Investment trusts are able to use gearing, sometimes known as leverage. This is borrowed money that can be used to enhance returns and deliver a higher yield. However, it must be noted that the converse of this is also true and gearing can exacerbate losses if the fund manager makes the wrong call.

As noted, for renewables investment specifically, leverage can often be used at relatively attractive rates because there is a higher level of certainty with the cashflows that the sector produces.

Key points: investment trusts and renewable energy infrastructure

To sum that all up, investors tend to want exposure to renewable energy infrastructure because it often offers attractive levels of income, provides a level of defensiveness, and can act as a strong diversifier in a wider portfolio.

Investment trusts make investing in the sector much easier. The liquidity of trust shares mean it is far simpler for investors to buy and sell than it would be via direct holdings.

Moreover, the fact that equities are not ‘lumpy’ assets means order sizes can easily be customised to fit with the level of exposure an end investor wants. Again, this is simply not possible with direct investment.

Case study: Schroder Greencoat UK Wind (UKW)

Investment trust: Schroder Greencoat UK Wind

Launched: 2013

Manager: Stephen Lilley, Laurence Fumagalli (Matt Ridley)

Ongoing charges: 0.92% (2023)

Dividend policy: Pay an annual dividend increasing with RPI inflation

Greencoat UK Wind (UKW) launched in 2013. Since then it has been the top performing renewable energy infrastructure investment trust listed on the London Stock Exchange. That holds true over the five years to 31/01/2024 as well.

Managers Stephen Lilley and Laurence Fumagalli have been with the trust since launch, having played a pivotal role in establishing it. However, Laurence will be stepping down at the end of Q1 2023. His replacement is Matt Ridley, who has two decades of experience investing in renewable energy infrastructure and was Head of Private Markets at Schroders Greencoat.

UKW is currently the largest renewable energy infrastructure trust listed on the London Stock Exchange, with a market cap of £3.3bn at the time of writing. The trust owns a diversified portfolio of wind farms that operate across the United Kingdom.

1) What is the trust’s goal?

UKW aims to provide investors with an annual dividend that increases in line with RPI inflation while preserving the capital value of its investment portfolio in the long on a real basis through reinvestment of excess cashflow.

2) What does the manager invest in?

UKW invests in a diversified portfolio of UK wind farms.

3) How many holdings does the trust normally have?

UK currently has 49 investments in wind farms around the UK. There is no ‘normal’ number of assets here given the illiquidity of the portfolio.
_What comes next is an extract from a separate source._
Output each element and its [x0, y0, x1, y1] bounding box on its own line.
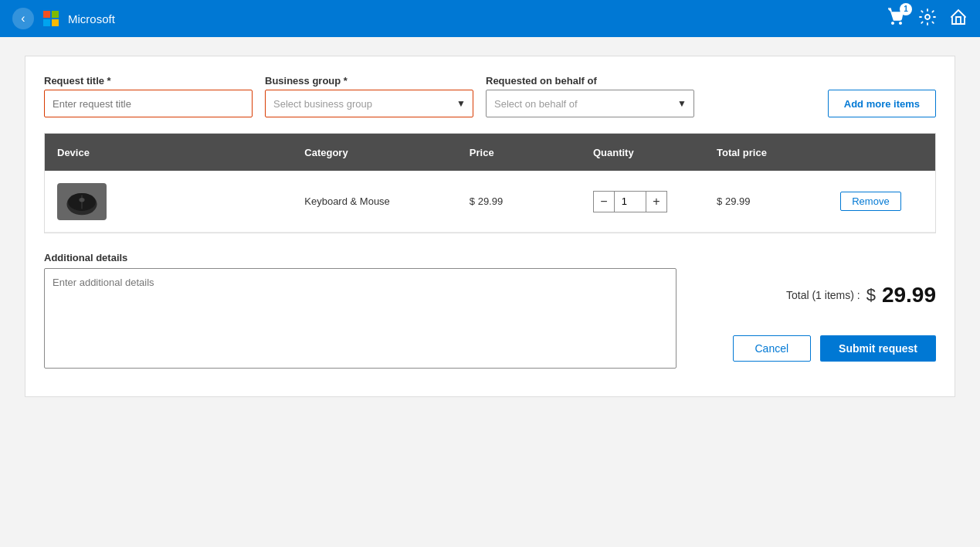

Investments are made with diversification in mind, with the overarching goal of delivering RPI-linked dividend growth, alongside capital preservation.

Because wind farms only have a finite life, the trust must reinvest cash to both preserve the requisite cashflows and maintain the real value of the NAV.

4) What is the trust’s dividend policy?

UKW aims to pay a dividend that increases in line with RPI inflation. Dividends are paid on a quarterly basis.

5) What are the trust’s ongoing charges?

UKW’s ongoing charges were 0.92% for 2023. The management fee structure comprises 1% on NAV (not gross assets), with a further 0.2% paid in equity (new shares issued at NAV or bought in the market and awarded at NAV) for NAV below £500m. The fee declines to 0.9% (and an equity fee of 0.1%) on NAV over £500m, 0.8% (no equity fee) over £1bn of NAV and 0.7% over £3bn.

6) Does the trust have a performance fee?

No, UKW does not have a performance fee.

7) Does the trust use gearing? Is it structural or opportunity-led?

UKW primarily uses structural gearing to make its investments. Long-term debt is used by the managers to boost total returns. However, UKW makes use of short-term gearing as well. This is typically used to acquire assets, which is then repaid through raising new equity capital or via surplus cashflows.